IN the last two hundred years of this period there have been five major areas of volcanic activity. The first is the rise of the chorus of voices of formerly silenced people: women, the working class, “others” defined by race or predilection.

The second is the phenomenal rise in mass-produced literature, pulp fiction, comic books, films, radio and television. Genre fiction becomes established: the Romance, Westerns, Thrillers, Horror, Science Fiction. Popular mass-culture is maybe the most remarkable characteristic of the modern world.

Then there’s the way in which the Romantic movement developed in written fiction. An international but Eurocentric movement which involved all the arts, Romanticism was inherited and retained in America, Russia, and in Scotland, and more generally in popular culture. But the high culture of England abandoned it.

The fourth crucial change in the cultural map of the modern world is the rise to dominance of American power, after World War Two. Internationally, the United States became the most significant cultural authority both as a source and as an arbiter of cultural models. Romantic heroes and glamorous women are only the most obvious examples.

The fifth change happened since the 1980s: information technologies, online resources, the rapid escalation of the relatively unregulated availability of a chaotic morass of data, of one kind or another.

Mapping changes like this might seem a hopeless activity. Even the continents have moved from Gondwanaland to where they are now. But the metaphor of mapping helps us to imagine a different kind of geography, a different set of human relations in space and time. We all set out from different places and see different things, but we all set out to begin with, and that’s as true of David Balfour in Stevenson’s Victorian Kidnapped (1886) as it is of Wilson Harris’s “post-colonial” Black Marsden (1972). Balfour sets out like this: “I will begin the story of my adventures with a certain morning early in the month of June, the year of grace 1751, when I took the key for the last time out of the door of my father’s house.”

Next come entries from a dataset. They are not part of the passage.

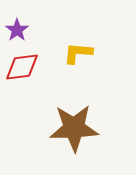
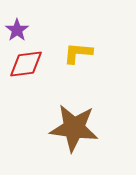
red diamond: moved 4 px right, 3 px up
brown star: rotated 9 degrees clockwise
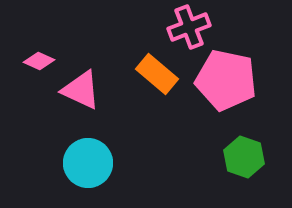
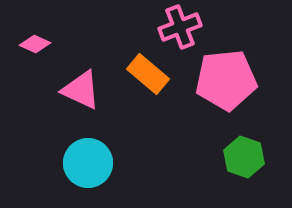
pink cross: moved 9 px left
pink diamond: moved 4 px left, 17 px up
orange rectangle: moved 9 px left
pink pentagon: rotated 18 degrees counterclockwise
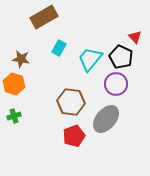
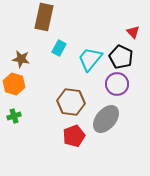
brown rectangle: rotated 48 degrees counterclockwise
red triangle: moved 2 px left, 5 px up
purple circle: moved 1 px right
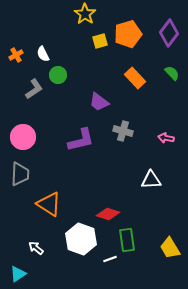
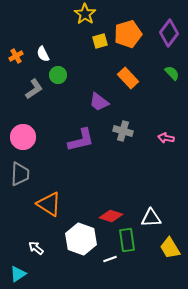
orange cross: moved 1 px down
orange rectangle: moved 7 px left
white triangle: moved 38 px down
red diamond: moved 3 px right, 2 px down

And Harris’s weary world-traveller is described in the opening sentence of Black Marsden like this: “I came upon him in a corner of the ruined Dunfermline Abbey of Fife like a curious frozen bundle that may have been blown across seas and landscapes to lodge here at my feet.”

This is why the figure of Odysseus or Ulysses is so central to our cultural tradition: the metaphor of his voyage, his journey in quest of a home he has almost forgotten, after years of war and travel, has an essential likeness to the human story, the return to an earth that will never let us really leave.